SHA1 Hash of the Info Dictionary (info_hash)
The SHA1 Hash of the Info Dictionary was identical and present in both the bt_disable_encryption and bt_require_encryption BitTorrent handshakes. This a huge red flag and peaked my interest. It makes sense that peers need to verify that they will exchange the correct data, but they appeared to be making this negotiation outside of any encrypted stream.

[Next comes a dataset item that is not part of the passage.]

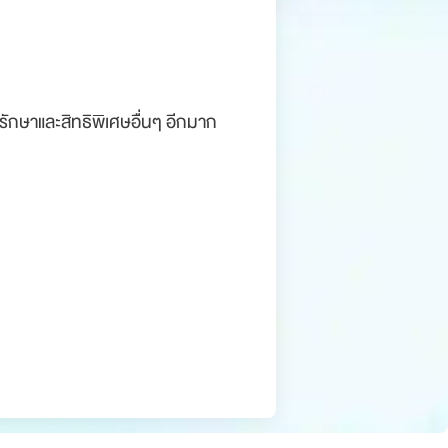
ักษาและสิทธิพิเศษอื่นๆ อีกมาก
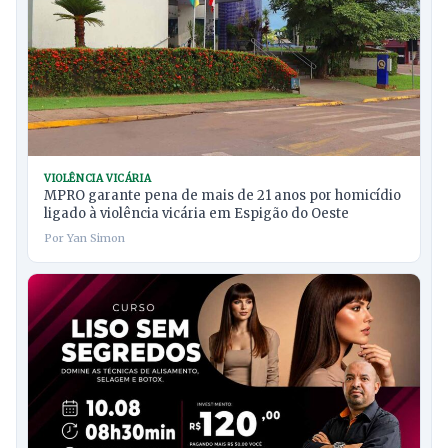
VIOLÊNCIA VICÁRIA
MPRO garante pena de mais de 21 anos por homicídio
ligado à violência vicária em Espigão do Oeste
Por Yan Simon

To better understand the meaning of the info_hash I wanted to find out what input is used for generation. It isn’t a hash of the *.torrent file itself. The info_hash is contained within the *.torrent file, the BitTorrent magnet uniform resource identifier (URI) link, and it isn’t a hash of the file(s) to be exchanged. After some searching, the BitTorrent Protocol Specification helped by defining it as a 20-byte SHA1 hash of the value of the info key from the metainfo file. The value of the info key from the metainfo file is a bencoded dictionary. I was able to parse out the bencoded dictionary and re-create the info_hash for the Raspian torrent with some simple hex editing.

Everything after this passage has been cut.